Evet, hâlâ anlatırken bazen dinleyicilerin yüzlerine bakarım. “Şimdi bunlar ne kadarını anlar?” diye gözlemlerim ve “Neyi, ne kadar anlatmalıyım?” diye hesap ederim. Çünkü yaşıyoruz ki herkesin kendi dünyasında yanlışını din edindiği bir ortamdayız. İnsanlar yanlış bir anlayış içinde yaşıyor ama bunun din olduğunu zannediyor. Kur’an’dan bir şey söylediğinizde bile bazen insanlar bunu ciddiye almıyor ve o yanlışa devam ediyor. Bu durum, en yakınımdaki insanlar için bile geçerli olabiliyor ve beni fevkalade rahatsız ediyor. Kur’an ayetlerinin insanların gönlüne arzu ettiğimiz düzeyde ulaşmadığı tecrübelerini çok yaşıyorum. Mesela Hac Suresi’nin 72. ayetinde Allah-u Teâlâ şöyle buyuruyor: "Onlara apaçık ayetlerimiz okunduğunda inkârcıların yüzlerinde hoşnutsuzluğu görürsün. Ayetlerimizi onlara okuyanlara neredeyse saldıracak gibi olurlar." Ben bunu yaşıyorum. Ayet okuyorum, adam bunu hakaret kabul ediyor. Ayet okuyorum, adam bundan rahatsız oluyor. Ve hemen diyor ki: "O ayetleri bırak!" Peki, ne yapacağız? Ayetleri bıraktık diyelim, yerine ne alacağız? "Rivayetleri alacağız." Peki, alalım. Ama ya rivayet ayete aykırıysa?
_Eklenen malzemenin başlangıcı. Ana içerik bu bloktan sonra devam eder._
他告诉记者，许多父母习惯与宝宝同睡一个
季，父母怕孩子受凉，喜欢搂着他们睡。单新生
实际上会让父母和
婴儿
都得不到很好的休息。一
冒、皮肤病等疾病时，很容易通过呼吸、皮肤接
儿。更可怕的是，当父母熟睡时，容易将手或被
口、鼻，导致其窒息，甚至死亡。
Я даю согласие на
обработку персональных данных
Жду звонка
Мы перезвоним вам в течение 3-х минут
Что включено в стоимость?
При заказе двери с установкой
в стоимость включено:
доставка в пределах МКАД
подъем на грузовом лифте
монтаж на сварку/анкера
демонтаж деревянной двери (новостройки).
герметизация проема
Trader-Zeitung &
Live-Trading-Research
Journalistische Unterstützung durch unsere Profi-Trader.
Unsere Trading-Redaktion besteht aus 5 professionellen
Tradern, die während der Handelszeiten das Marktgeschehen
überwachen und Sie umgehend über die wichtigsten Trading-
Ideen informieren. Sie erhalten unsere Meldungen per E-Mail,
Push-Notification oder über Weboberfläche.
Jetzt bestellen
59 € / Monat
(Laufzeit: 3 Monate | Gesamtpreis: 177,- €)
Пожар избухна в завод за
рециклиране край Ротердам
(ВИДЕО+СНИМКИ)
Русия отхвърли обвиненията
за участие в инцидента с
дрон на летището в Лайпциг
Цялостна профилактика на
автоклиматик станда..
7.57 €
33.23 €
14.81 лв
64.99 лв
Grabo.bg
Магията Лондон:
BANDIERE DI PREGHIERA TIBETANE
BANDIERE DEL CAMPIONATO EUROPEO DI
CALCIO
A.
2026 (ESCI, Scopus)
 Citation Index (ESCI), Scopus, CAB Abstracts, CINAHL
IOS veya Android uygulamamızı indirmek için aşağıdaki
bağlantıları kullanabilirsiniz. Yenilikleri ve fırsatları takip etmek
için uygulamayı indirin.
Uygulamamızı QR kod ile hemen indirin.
Hiç çekinmeden "O zaman rivayeti alacağız." diyorlar. İşte burada ben bir Müslüman olarak dururum. Bunu kabul edemem. Böyle bir tercihte bulunan birinin Kur’an’a imanını daima sorgularım. Çünkü bu bir iman biçimi olamaz.

Beni en çok rahatsız eden şeylerden biri de Kur’an vurgusunun, bir peygambersizlik çağrısı gibi anlaşılması veya bu şekilde servis edilmesidir. Oysa ben Kur’an’ın olduğu her yerde Hz. Muhammed’in de olduğuna iman etmiş bir insanım. Ümmet olarak bizim önce Hz. Muhammed’e iman ettiğimizi ilan ediyorum. Peygamber olmadan Kur’an olmaz, Kur’an’ı anlamadan peygamber de anlaşılmaz. Peygamber’le sorunu olanın Kur’an diye bir davası olamaz. Bizim rivayetlere yaklaşımımız Kur’an’a aykırı olanlarla ilgilidir. Kur’an’a aykırı olan rivayetlerin, Peygamber’imize ait olamayacağını söylüyorum. Çünkü Kur’an, Hz. Peygamber’in yanlış bir şey söylemesi durumunda onu uyardığını açıkça bildiriyor. Eğer bir konuda Kur’an’a aykırı bir söz Peygamber’e nispet ediliyorsa ve o sözden vazgeçtiğine dair hiçbir tecrübe aktarılmamışsa o rivayet zaten ona ait olamaz.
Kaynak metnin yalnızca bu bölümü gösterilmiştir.